Entre tantos descalabros nesta pandemia um dos que mais me impressiona é a realização de festas clandestinas, organizadas e frequentadas por jovens. Sem máscaras, aglomerados, saboreiam seus drinks enquanto o jogo de luz se encarrega de cegá-los para os números crescentes de vítimas da Covid.  O som alto os ensurdece aos apelos da maior parte da sociedade que segue as recomendações das autoridades na esperança de não se contaminar.
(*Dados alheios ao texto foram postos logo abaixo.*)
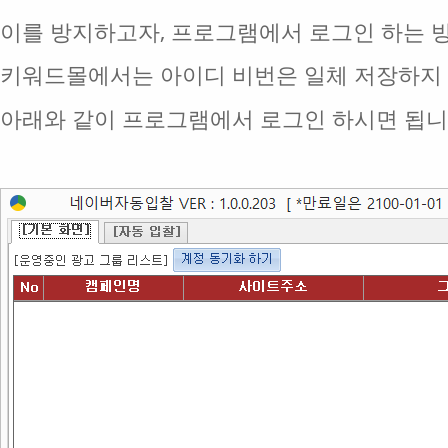
이를 방지하고자, 프로그램에서 로그인 하는 
키워드몰에서는 아이디 비번은 일체 저장하지
아래와 같이 프로그램에서 로그인 하시면 됩니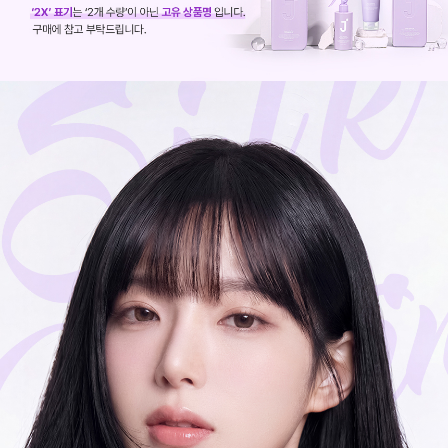
코 라이프 하세요!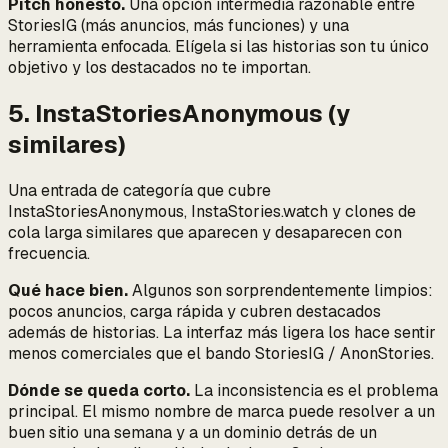
Pitch honesto.
Una opción intermedia razonable entre
StoriesIG (más anuncios, más funciones) y una
herramienta enfocada. Elígela si las historias son tu único
objetivo y los destacados no te importan.
5. InstaStoriesAnonymous (y
similares)
Una entrada de categoría que cubre
InstaStoriesAnonymous, InstaStories.watch y clones de
cola larga similares que aparecen y desaparecen con
frecuencia.
Qué hace bien.
Algunos son sorprendentemente limpios:
pocos anuncios, carga rápida y cubren destacados
además de historias. La interfaz más ligera los hace sentir
menos comerciales que el bando StoriesIG / AnonStories.
Dónde se queda corto.
La inconsistencia es el problema
principal. El mismo nombre de marca puede resolver a un
buen sitio una semana y a un dominio detrás de un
O que celebram não sei, mas fica claro que perderam a confiança nos discursos das autoridades médicas, contaminados por interferências políticas.
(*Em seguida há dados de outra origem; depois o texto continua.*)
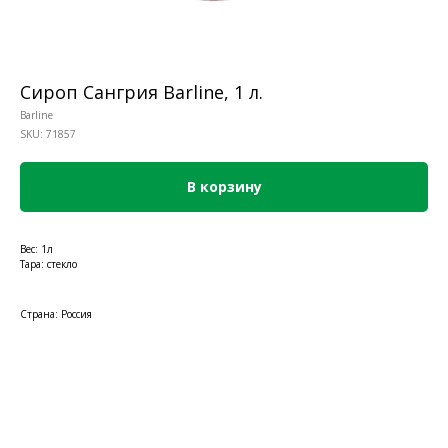
Сироп Сангрия Barline, 1 л.
Barline
SKU:
71857
В корзину
Вес: 1л
Тара: стекло
Страна: Россия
Vivemos o tempo do achismo e, ao contrário do que disse Le Breton, a palavra do especialista já não é mais evangelho para o leigo, que a desdenha com festas.

O baile sem máscaras parece uma dança de insanos em torno da fogueira da morte.

A epígrafe de Guimarães Rosa talvez nos ajude a compreender esse comportamento, no mínimo imprudente, principalmente quando o lemos sob a perspectiva da história.

Tucídides, considerado um dos pais da ciência histórica por sua imparcialidade, narra em seu livro, História da Guerra do Peloponeso, pormenores da peste que atacou Atenas em 430 aC.

 Além de descrever os sintomas e a alta mortalidade da peste, Tucídides relata o comportamento das pessoas que tornaram-se “menos inibidas na indulgência de prazeres” e, como resultado, haviam decidido “buscar satisfação rápida e prazerosa, reconhecendo que nem a vida nem a saúde iriam durar muito”. A nova honra e o novo valor para os atenienses passaram a ser o prazer imediato. Não os inibiam o medo dos deuses, muito menos as leis humanas. É como se já se sentissem condenados à uma sentença de morte, de modo que o melhor seria “buscar alguma diversão na vida, antes da queda”.

Creio que um sentimento desses deve passar na cabeça de cada um daqueles que pagam ingressos para participar dessas festas.

Em defesa dos atenienses, pelo menos podemos dizer que eles estavam em meio a uma guerra quando foram assolados por um mal inédito, de causa desconhecida, que não selecionava vítimas e contra o qual não havia tratamento.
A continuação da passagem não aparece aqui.